(Beginning of Source material)

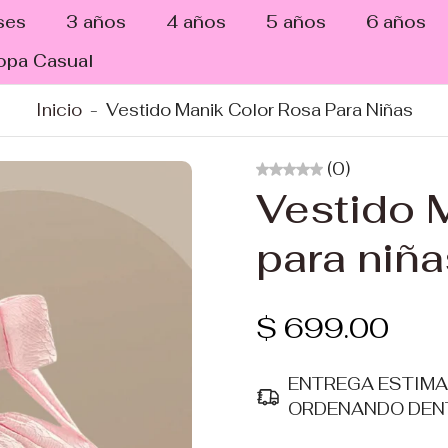
ses
3 años
4 años
5 años
6 años
opa Casual
Inicio
-
Vestido Manik Color Rosa Para Niñas
(0)
Vestido M
para niña
$ 699.00
ENTREGA ESTIM
ORDENANDO DEN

(End of Source material)

— Requirement —
Repeat all the records above exactly, leaving out any pictures.

— Exercise solution —
ses
3 años
4 años
5 años
6 años
opa Casual
Inicio
-
Vestido Manik Color Rosa Para Niñas
(0)
Vestido M
para niña
$ 699.00
ENTREGA ESTIM
ORDENANDO DEN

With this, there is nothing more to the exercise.